| WHAT YOU HAVE TO DO |
What follows is a listing. Return every line of it exactly.
═══ INFORMATION PROVIDED
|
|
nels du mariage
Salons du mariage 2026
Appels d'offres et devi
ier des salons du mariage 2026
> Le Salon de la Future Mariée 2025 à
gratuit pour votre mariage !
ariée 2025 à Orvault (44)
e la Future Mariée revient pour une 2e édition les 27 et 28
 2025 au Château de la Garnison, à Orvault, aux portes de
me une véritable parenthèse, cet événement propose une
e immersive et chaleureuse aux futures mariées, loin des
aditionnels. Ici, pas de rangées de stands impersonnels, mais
══════
| SOLUTION TO THIS TASK |
|
|
nels du mariage
Salons du mariage 2026
Appels d'offres et devi
ier des salons du mariage 2026
> Le Salon de la Future Mariée 2025 à
gratuit pour votre mariage !
ariée 2025 à Orvault (44)
e la Future Mariée revient pour une 2e édition les 27 et 28
 2025 au Château de la Garnison, à Orvault, aux portes de
me une véritable parenthèse, cet événement propose une
e immersive et chaleureuse aux futures mariées, loin des
aditionnels. Ici, pas de rangées de stands impersonnels, mais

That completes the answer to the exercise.